▶ _YOUR OBJECTIVE_:
Look through the records and copy each line that has "never" in it.
[RECORDS PROVIDED Boundary: Start]
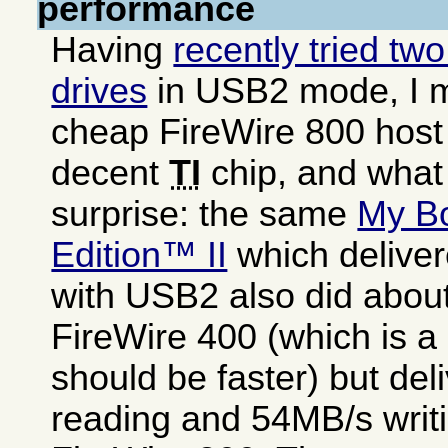
performance
Having
recently tried tw
drives
in USB2 mode, I 
cheap FireWire 800 host
decent
TI
chip, and what
surprise: the same
My B
Edition™ II
which delive
with USB2 also did abou
FireWire 400 (which is a 
should be faster) but de
reading and 54MB/s writi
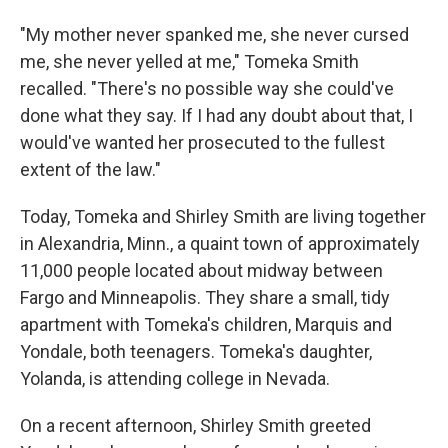
"My mother never spanked me, she never cursed
me, she never yelled at me," Tomeka Smith
recalled. "There's no possible way she could've
done what they say. If I had any doubt about that, I
would've wanted her prosecuted to the fullest
extent of the law."
Today, Tomeka and Shirley Smith are living together
in Alexandria, Minn., a quaint town of approximately
11,000 people located about midway between
Fargo and Minneapolis. They share a small, tidy
apartment with Tomeka's children, Marquis and
Yondale, both teenagers. Tomeka's daughter,
Yolanda, is attending college in Nevada.
On a recent afternoon, Shirley Smith greeted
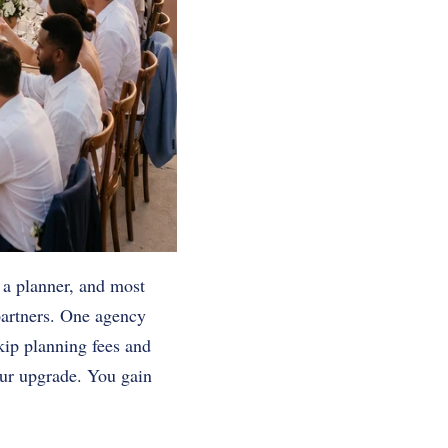
 a planner, and most
partners. One agency
 skip planning fees and
our upgrade. You gain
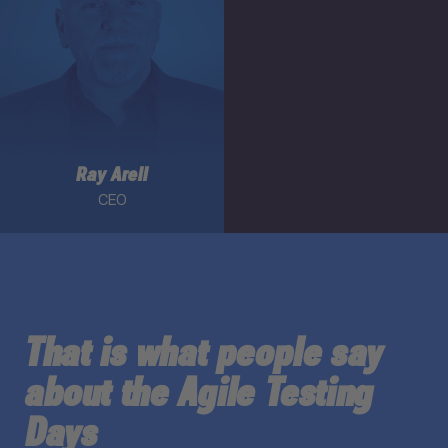
Ray Arell
CEO
That is what people say
about the Agile Testing
Days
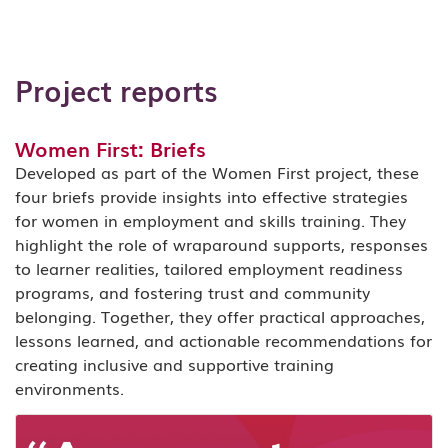
Project reports
Women First: Briefs
Developed as part of the Women First project, these
four briefs provide insights into effective strategies
for women in employment and skills training. They
highlight the role of wraparound supports, responses
to learner realities, tailored employment readiness
programs, and fostering trust and community
belonging. Together, they offer practical approaches,
lessons learned, and actionable recommendations for
creating inclusive and supportive training
environments.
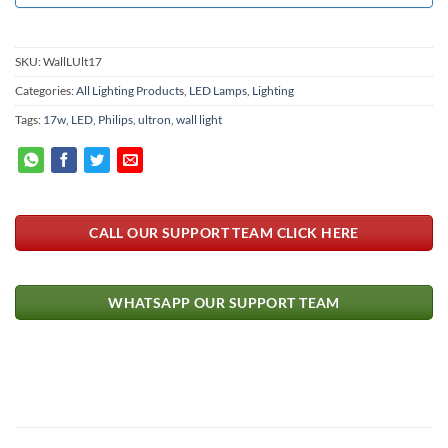
SKU:
WallLUlt17
Categories:
All Lighting Products
,
LED Lamps
,
Lighting
Tags:
17w
,
LED
,
Philips
,
ultron
,
wall light
CALL OUR SUPPORT TEAM CLICK HERE
WHATSAPP OUR SUPPORT TEAM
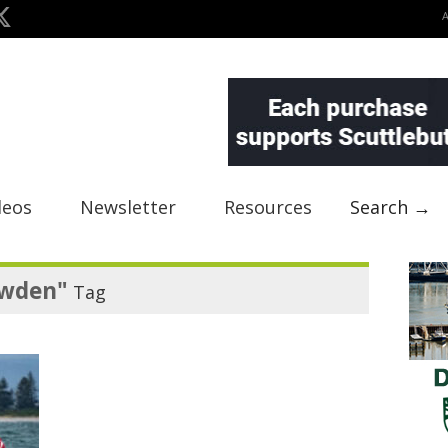
deos
Newsletter
Resources
Search →
owden"
Tag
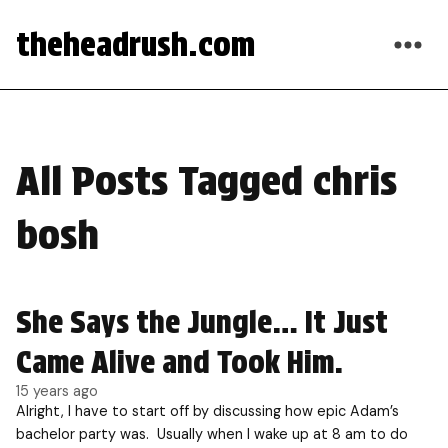
theheadrush.com
All Posts Tagged chris
bosh
She Says the Jungle… It Just
Came Alive and Took Him.
15 years ago
Alright, I have to start off by discussing how epic Adam’s
bachelor party was. Usually when I wake up at 8 am to do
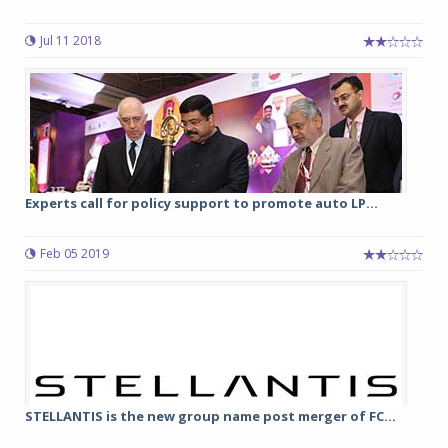
Jul 11 2018
Experts call for policy support to promote auto LP...
Feb 05 2019
STELLANTIS is the new group name post merger of FC...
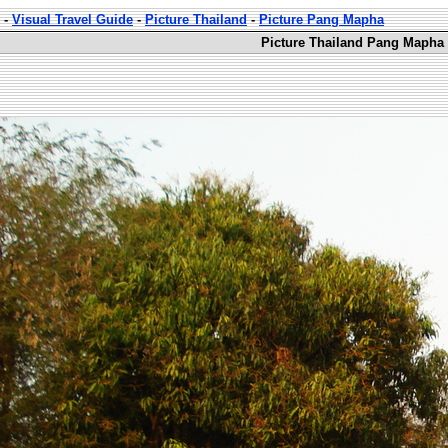
-
Visual Travel Guide
-
Picture Thailand
-
Picture Pang Mapha
Picture Thailand Pang Mapha 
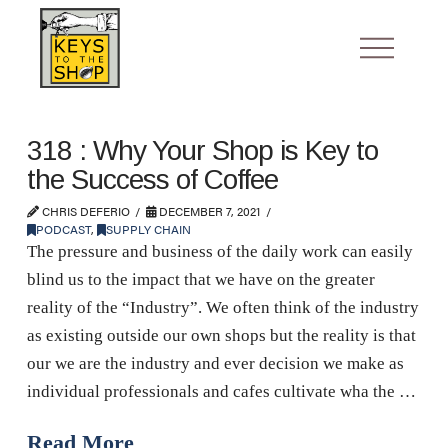
318 : Why Your Shop is Key to
the Success of Coffee
CHRIS DEFERIO
DECEMBER 7, 2021
PODCAST
,
SUPPLY CHAIN
The pressure and business of the daily work can easily
blind us to the impact that we have on the greater
reality of the “Industry”. We often think of the industry
as existing outside our own shops but the reality is that
our we are the industry and ever decision we make as
individual professionals and cafes cultivate wha the …
Read More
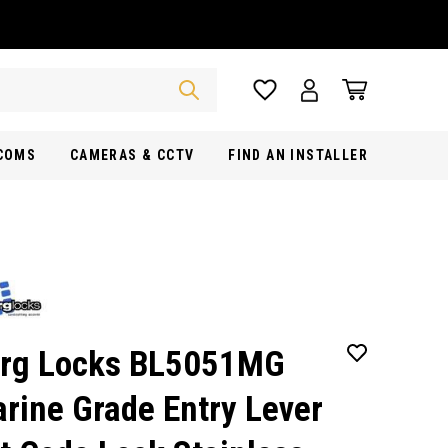
RCOMS
CAMERAS & CCTV
FIND AN INSTALLER
rg Locks BL5051MG
rine Grade Entry Lever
[RECORDS PROVIDED Boundary: End]
▶ _PROBLEM SOLUTION_:
"My mother never spanked me, she never cursed
me, she never yelled at me," Tomeka Smith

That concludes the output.